## WHAT YOU SHOULD DO:
Set down only the lines from the one containing "Yeah! You've built" through the final line of the entries below, exactly as they stand, with no pictures.

(Stored data entries)
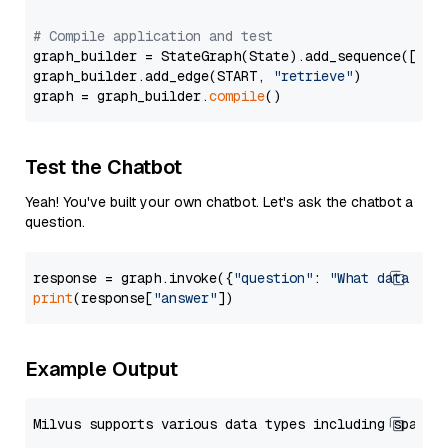
# Compile application and test
graph_builder = StateGraph(State).add_sequence([retr
graph_builder.add_edge(START, 
"retrieve"
)

graph = graph_builder.
compile
Test the Chatbot
Yeah! You've built your own chatbot. Let's ask the chatbot a
question.
response = graph.invoke({
"question"
: 
"What data typ
print
(response[
"answer"
Example Output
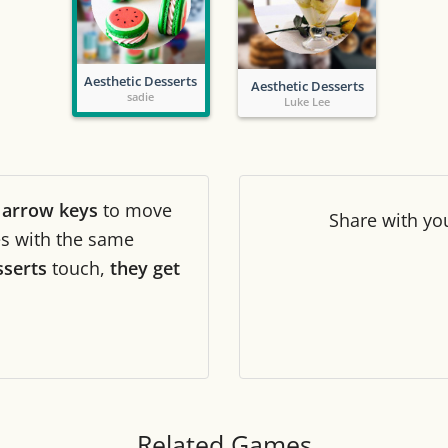
Tile numbers
Visible
Aesthetic Desserts
Aesthetic Desserts
Reset settings
Reset
sadie
Luke Lee
Clear game data
Clear
r
arrow keys
to move
Share
with yo
les with the same
sserts
touch,
they get
Related Games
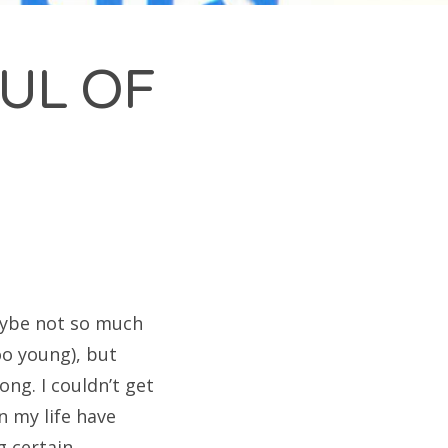
FUL OF
Maybe not so much
oo young), but
ong. I couldn’t get
n my life have
g certain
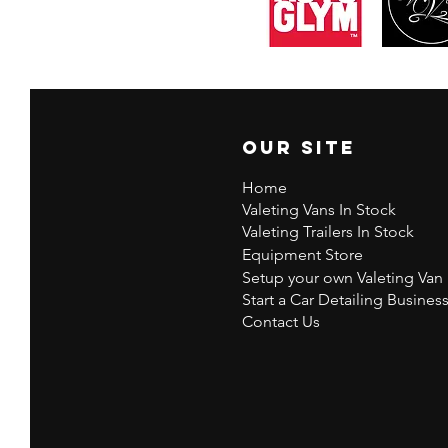
Our Site
Home
Valeting Vans In Stock
Valeting Trailers In Stock
Equipment Store
Setup your own Valeting Van
Start a Car Detailing Busines
Contact Us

## WRITTEN SOLUTION:
Yeah! You've built your own chatbot. Let's ask the chatbot a
question.
response = graph.invoke({
"question"
: 
"What data typ
print
(response[
"answer"
Example Output
Tile numbers
Visible
Aesthetic Desserts
Aesthetic Desserts
Reset settings
Reset
sadie
Luke Lee
Clear game data
Clear
r
arrow keys
to move
Share
with yo
les with the same
sserts
touch,
they get
Related Games
FUL OF
Maybe not so much
oo young), but
ong. I couldn’t get
n my life have
g certain
Our Site
Home
Valeting Vans In Stock
Valeting Trailers In Stock
Equipment Store
Setup your own Valeting Van
Start a Car Detailing Busines
Contact Us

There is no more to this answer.